Follow this end-to-end walkthrough for best practices.

Why?

Current Python alternatives for machine learning models are slow, inaccurate and don’t scale well. So we created a library that can be used to forecast in production environments. MLForecast includes efficient feature engineering to train any machine learning model (with fit and predict methods such as sklearn) to fit millions of time series.

Features

Fastest implementations of feature engineering for time series forecasting in Python.
Out-of-the-box compatibility with Spark, Dask, and Ray.
Probabilistic Forecasting with Conformal Prediction.
Support for exogenous variables and static covariates.
Familiar sklearn syntax: .fit and .predict.

Missing something?

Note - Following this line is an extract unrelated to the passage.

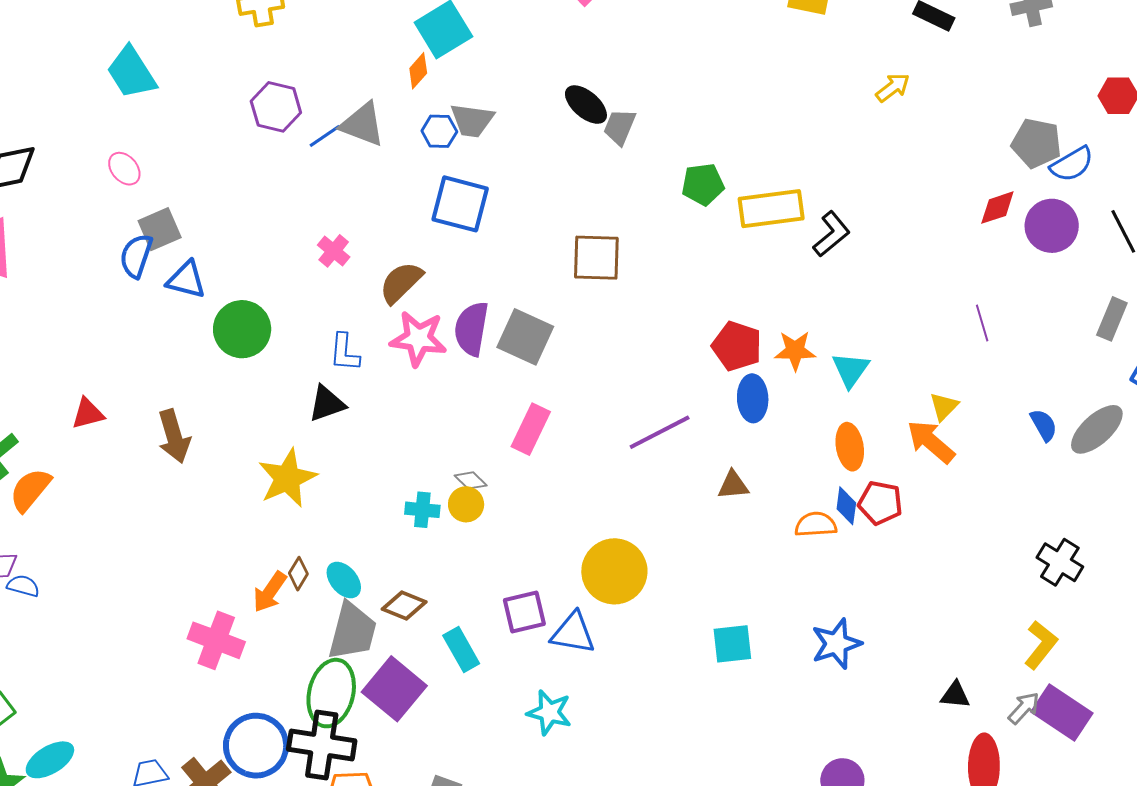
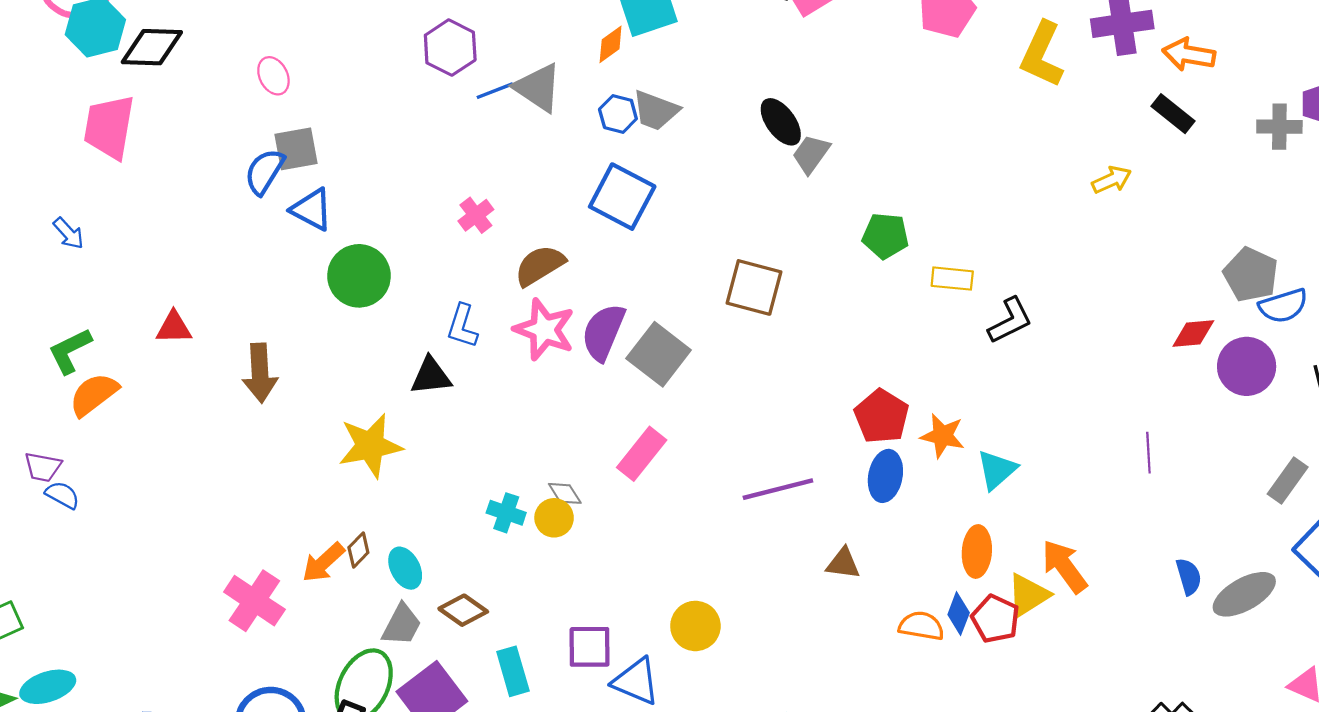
yellow rectangle: (771, 209) -> (952, 279), size x0.6
yellow triangle: (944, 406) -> (1028, 595), moved, size x1.4
yellow circle: (614, 571) -> (695, 626), size x0.7
gray trapezoid: (352, 631) -> (402, 625), size x0.7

Please open an issue or write us in

Examples and Guides

📚 End to End Walkthrough: model training, evaluation and selection for multiple time series.

🔎 Probabilistic Forecasting: use Conformal Prediction to produce prediciton intervals.

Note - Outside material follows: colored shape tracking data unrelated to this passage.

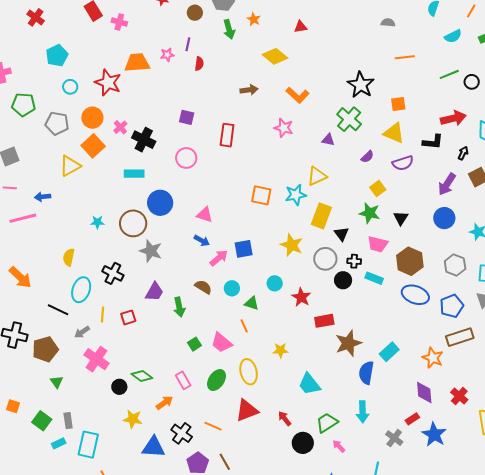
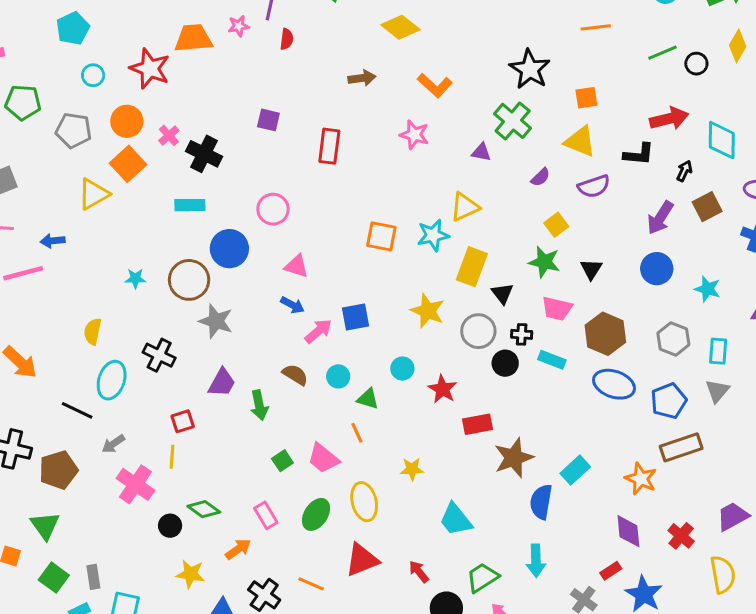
pink circle: (186, 158) -> (273, 209), moved
yellow line: (102, 315) -> (172, 457), moved
green triangle: (57, 382) -> (45, 526), moved, size x1.5

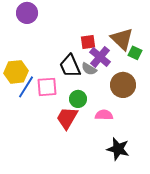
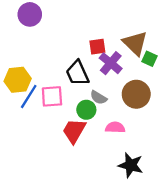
gray semicircle: (89, 69) -> (99, 98), moved

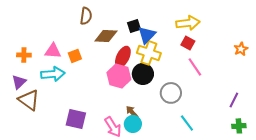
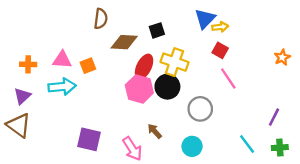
yellow arrow: (188, 23) -> (220, 27), size x0.6
blue triangle: (147, 35) -> (205, 19), moved
brown triangle: (29, 100) -> (19, 125), moved
cyan line: (187, 123) -> (247, 144), moved
cyan circle: (133, 124) -> (192, 146), moved

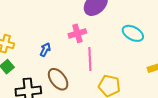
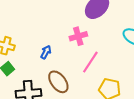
pink line: (90, 59) -> (90, 62), turned 35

👩‍🔬 Cross Validation: robust model’s performance evaluation.

🔌 Predict Demand Peaks: electricity load forecasting for detecting daily peaks and reducing electric bills.

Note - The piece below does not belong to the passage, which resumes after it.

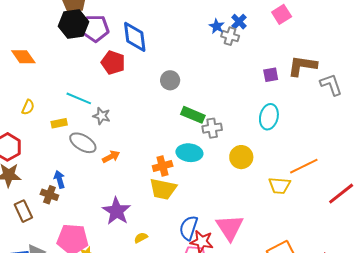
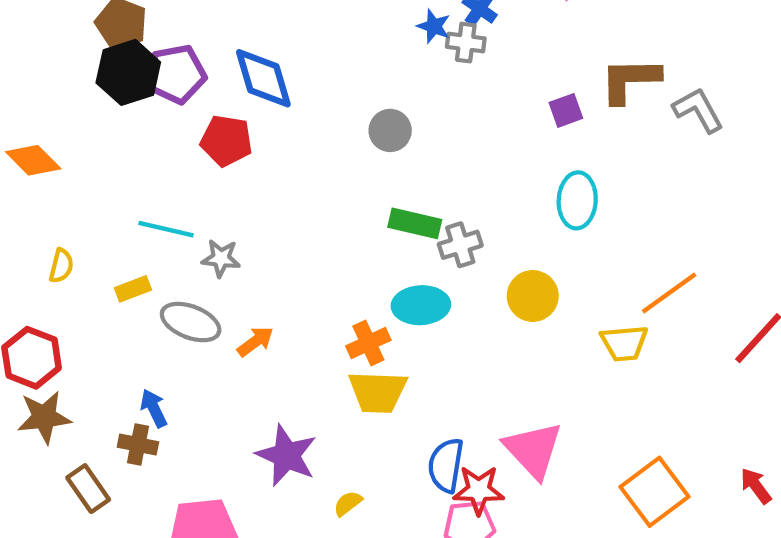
gray circle: (170, 80) -> (390, 130), moved

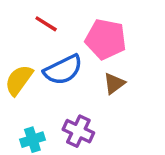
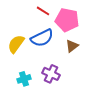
red line: (46, 24) -> (43, 11), moved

📈 Transfer Learning: pretrain a model using a set of time series and then predict another one using that pretrained model.

🌡️ Distributed Training: use a Dask cluster to train models at scale.

How to use

The following provides a very basic overview, for a more detailed description see the documentation.

Data setup

Store your time series in a pandas dataframe in long format, that is, each row represents an observation for a specific serie and timestamp.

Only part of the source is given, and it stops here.